DeWITT, Iowa - After defeating seven school bond issues since 1996, voters in the Central Community School District overwhelmingly approved a $13.95 million bond issue Tuesday as part of a $27.3 million school facilities improvement plan.

The bond issue was approved by a vote of 1,848 "yes" votes to 662 "no" votes. The bond issue required 60 percent of the vote to pass, and received 73.6 percent.

A group of supporters of the plan gathered at Jorgie's in DeWitt on Tuesday night to wait for the results to come in and cheered loudly when school board member Dennis Campbell gave the "thumbs-up" while getting the results on his cell phone.

The district's last bond issue vote was in 2004, when 3,101 voters turned out and only about 45 percent voted "yes."

School district Superintendent Dan Peterson thanked everyone who worked on the campaign committees, and said the project will benefit not only the students but the communities in the district.

"It was a difficult battle worth fighting, and it was great to see the results," Peterson said.

The plan includes expansion of the middle school/high school complex that will create an intermediate school wing for students in grades 4-6. That will allow students in grades 4-5 to move out of Ekstrand Elementary, which has been using modular classrooms for several years due to crowded conditions. The expansion also will include new high school classrooms and offices and a Careers and Technology Education wing.

The plan also calls for a new auditorium and gymnasium and new athletic fields.
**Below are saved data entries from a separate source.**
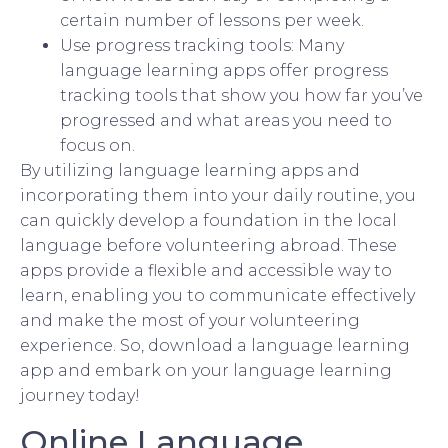
certain number of lessons per week.
Use progress tracking tools: Many
language learning apps offer progress
tracking tools that show you how far you’ve
progressed and what areas you need to
focus on.
By utilizing language learning apps and
incorporating them into your daily routine, you
can quickly develop a foundation in the local
language before volunteering abroad. These
apps provide a flexible and accessible way to
learn, enabling you to communicate effectively
and make the most of your volunteering
experience. So, download a language learning
app and embark on your language learning
journey today!
Online Language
Other sources of funding for the project include 1-cent sales tax revenues, donations and grants.

Terri Selzer, principal at Ekstrand Elementary, said she was pleased with the outcome of the vote.

"It just feels really, really good," she said. "It's good for the teachers and it's good for the kids."

School board president Kurt Rickard also offered his thanks to everyone who worked on the campaign committees and said the bond issue will benefit the school district for many years to come.

"I think our district is on its way," Rickard said. "I expect great things for our district."

Board member Bill Turnis said the overwhelming margin of approval was "an example of what can happen when the whole district pulls together."